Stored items
◆ ◆ ◆ ◆ ◆ ◆ ◆

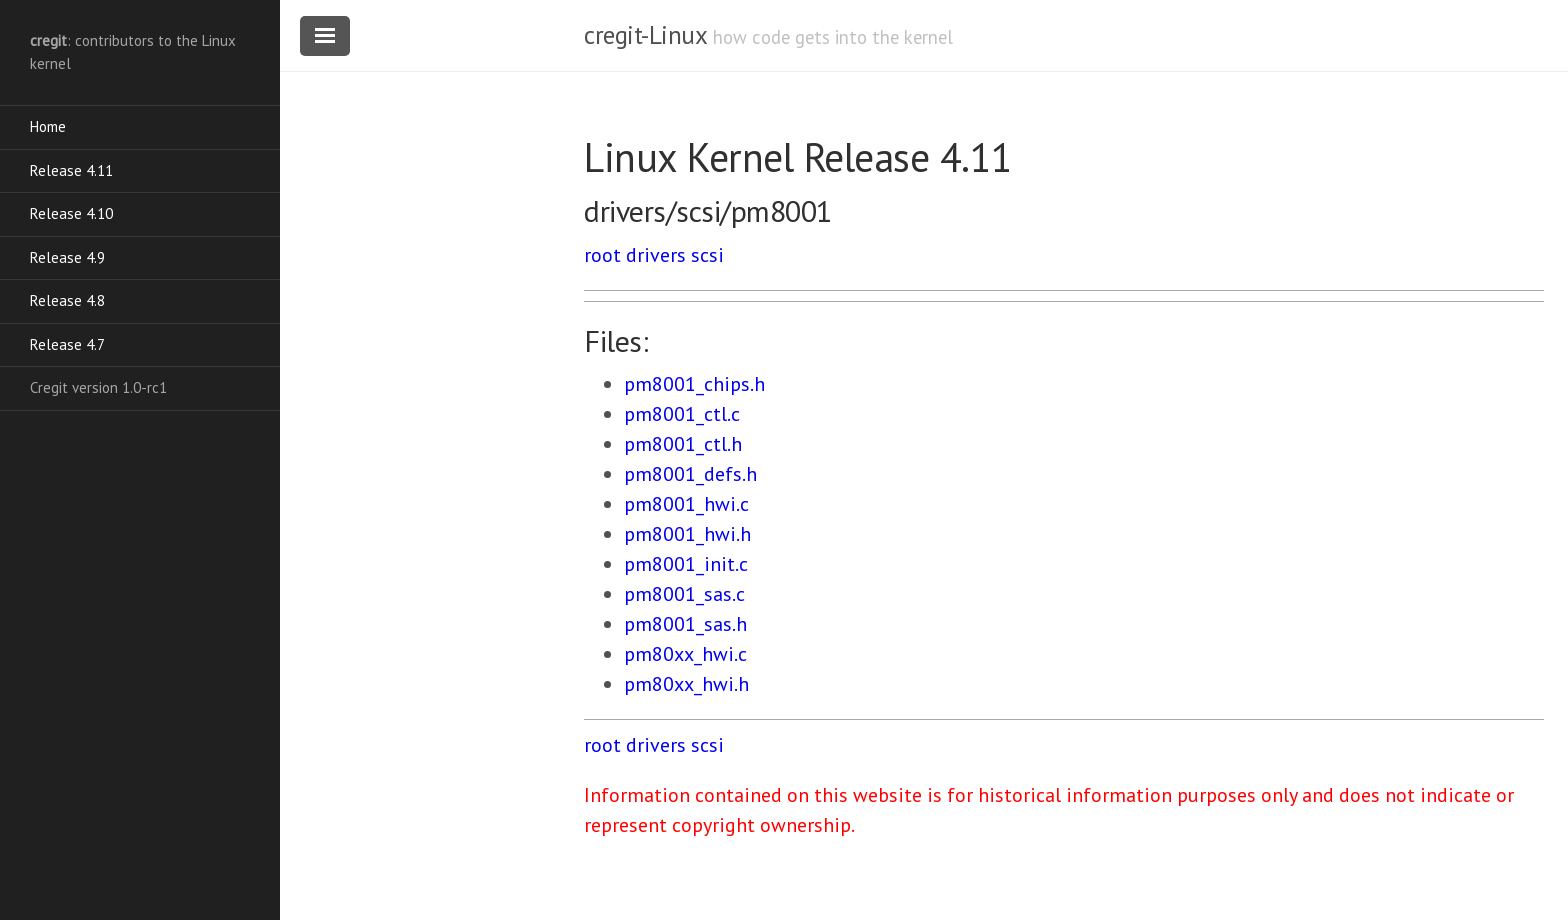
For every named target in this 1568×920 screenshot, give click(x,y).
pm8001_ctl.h (683, 444)
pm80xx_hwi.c (685, 654)
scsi (707, 255)
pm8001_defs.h (690, 474)
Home (48, 126)
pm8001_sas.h (685, 624)
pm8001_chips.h (694, 384)
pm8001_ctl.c (682, 414)
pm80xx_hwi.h (686, 684)
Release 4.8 (67, 300)
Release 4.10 (71, 213)
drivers (656, 255)
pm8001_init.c (686, 564)
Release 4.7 (67, 344)
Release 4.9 (67, 257)
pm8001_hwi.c (686, 504)
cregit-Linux (645, 35)
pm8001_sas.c (684, 594)
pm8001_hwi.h (687, 534)
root (602, 255)
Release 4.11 (71, 170)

◆ ◆ ◆ ◆ ◆ ◆ ◆

What the task requires —
How many lines above include the word "Release"? Answer with the number alone.

Solution to the problem —
5